The primary conclusion is that the burden of proof required for academics is much higher than traders. This is logical. When formulating and building knowledge in a field, it is important to demand well articulated proof for causal factors. When trying to make money as a trader, it is important to make money as a trader using cutting edge strategies that others have not yet developed (and have not yet proved). As an example that runs more in the favor of academics, the large majority of investments firms that actively manage mutual funds have lost money after accounting for expenses over the past four decades. The literature on actively managed mutual funds is grim, with the consensus being that the strategy is usually unsuccessful. It now seems as though the evidence has grown large condemning active management, slowly leading institutional and individual investors into more passive ETFs and mutual funds. However, it might still take another decade to see if the industry of mutual funds does move away from active management due to the academic conclusion.

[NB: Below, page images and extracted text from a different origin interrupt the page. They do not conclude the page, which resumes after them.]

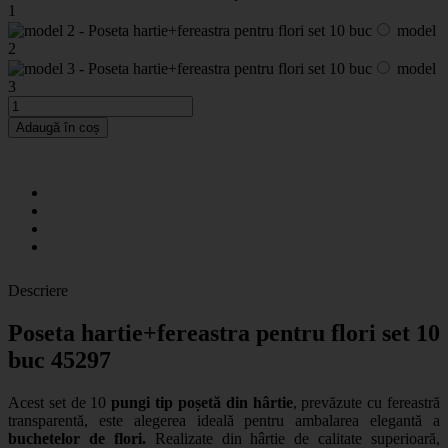
1
model
2
model
3
Adaugă în coș
Descriere
Poseta hartie+fereastra pentru flori set 10
buc 45297
Acest set de 10
pungi tip poșetă din hârtie
, prevăzute cu fereastră
transparentă, este alegerea ideală pentru ambalarea elegantă a
buchetelor de flori.
Realizate din hârtie de calitate superioară,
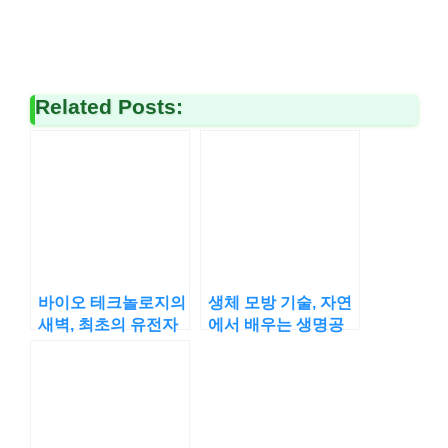
Related Posts:
바이오 테크놀로지의
생체 모방 기술, 자연
새벽, 최초의 유전자
에서 배우는 생명공
클로닝 실험
학의 지혜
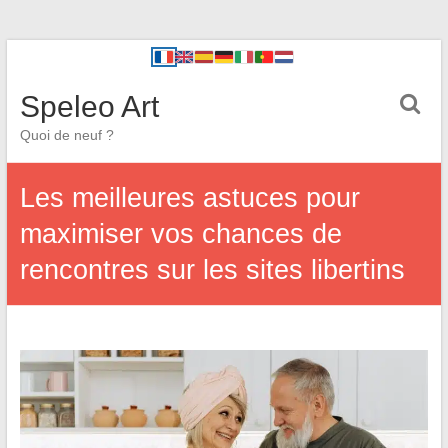
Speleo Art
Quoi de neuf ?
Les meilleures astuces pour
maximiser vos chances de
rencontres sur les sites libertins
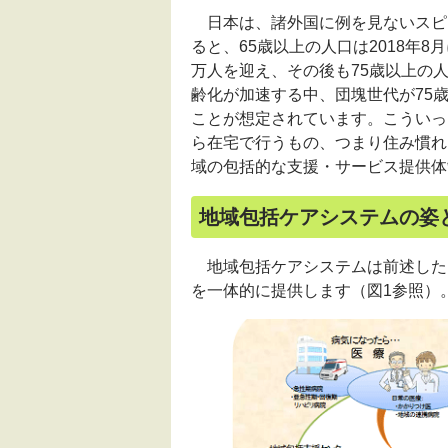
日本は、諸外国に例を見ないスピ
ると、65歳以上の人口は2018年8月に
万人を迎え、その後も75歳以上の
齢化が加速する中、団塊世代が75歳
ことが想定されています。こういっ
ら在宅で行うもの、つまり住み慣れ
域の包括的な支援・サービス提供体
地域包括ケアシステムの姿
地域包括ケアシステムは前述した
を一体的に提供します（図1参照）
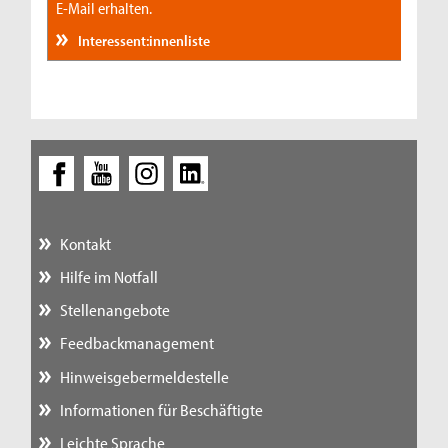
E-Mail erhalten.
Interessent:innenliste
Kontakt
Hilfe im Notfall
Stellenangebote
Feedbackmanagement
Hinweisgebermeldestelle
Informationen für Beschäftigte
Leichte Sprache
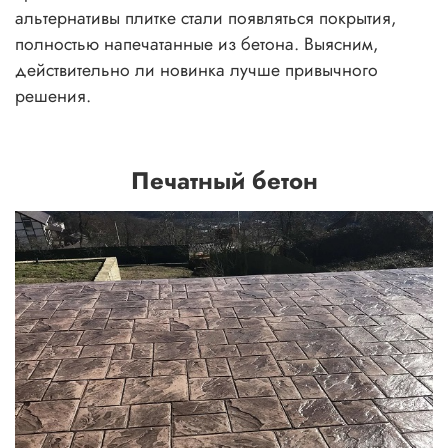
альтернативы плитке стали появляться покрытия,
полностью напечатанные из бетона. Выясним,
действительно ли новинка лучше привычного
решения.
Печатный бетон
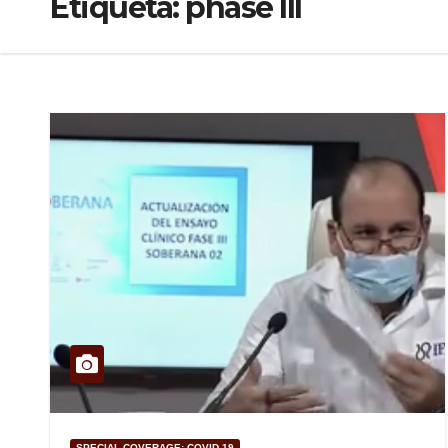
Etiqueta:
phase III
SPECIAL COVERAGE: COVID-19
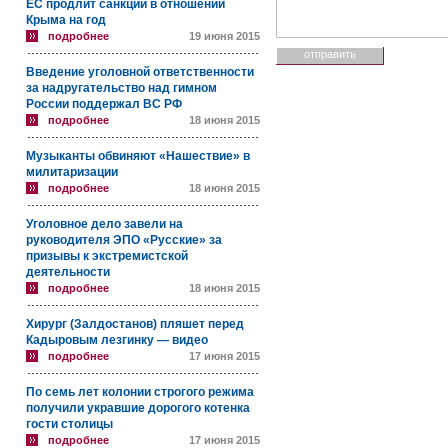
ЕС продлит санкции в отношении
Крыма на год
подробнее
19 июня 2015
Введение уголовной ответственности
за надругательство над гимном
России поддержал ВС РФ
подробнее
18 июня 2015
Музыканты обвиняют «Нашествие» в
милитаризации
подробнее
18 июня 2015
Уголовное дело завели на
руководителя ЭПО «Русские» за
призывы к экстремистской
деятельности
подробнее
18 июня 2015
Хирург (Залдостанов) пляшет перед
Кадыровым лезгинку — видео
подробнее
17 июня 2015
По семь лет колонии строгого режима
получили укравшие дорогого котенка
гости столицы
подробнее
17 июня 2015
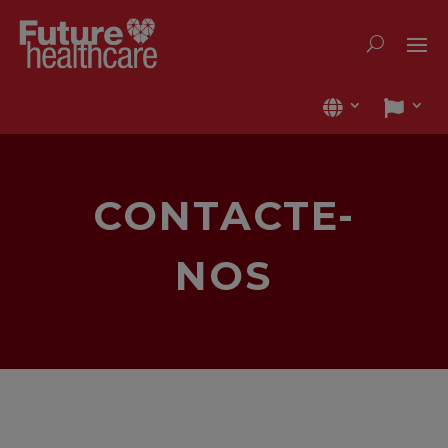
CONTACTE-
NOS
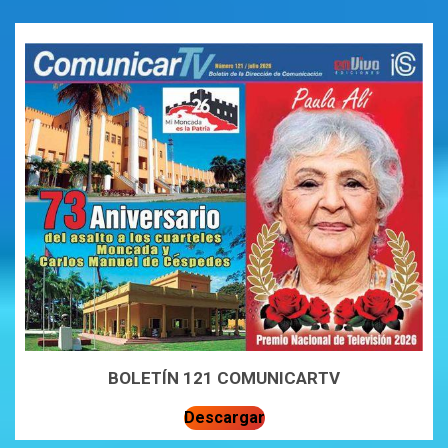
BOLETÍN 121 COMUNICARTV
Descargar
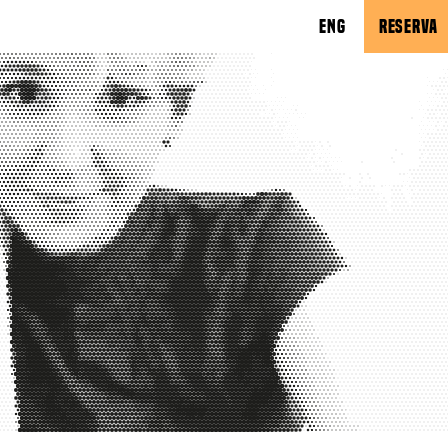
ENG
RESERVA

For a young professional or student, it is important to remain open to both sides of the debate. For the first couple years I studied finance I was enamored by the efficient market hypothesis. I thought it was such a beautiful and wonderful theory, and argued against those who thought they could beat the market. I have also had other friends who believed in active trading and technical analysis could lead to easy money. A more reasonable framework demands consideration of both sides. It is important to build a foundation with the academic literature to understand the empirics and theory behind financial markets. However, the academy does not teach students about the financial industry, which is incredibly complicated and often diverges from what is taught in finance courses. It is important to understand where the debate is located. My personal advice is to rely more heavily on the academic literature, while accepting that the world is too large and complex for there to be a research paper that tests every phenomenon from every different perspective. Most importantly though, be skeptical. If you believe there is an inefficiency or predictability in the market you are taking the stand that you see something everyone else is missing.
Thank you for reading, my posts have been less frequent due to a particularly large project I am working on for this blog. In case you were worried.
Side note: Research alluded to available upon request.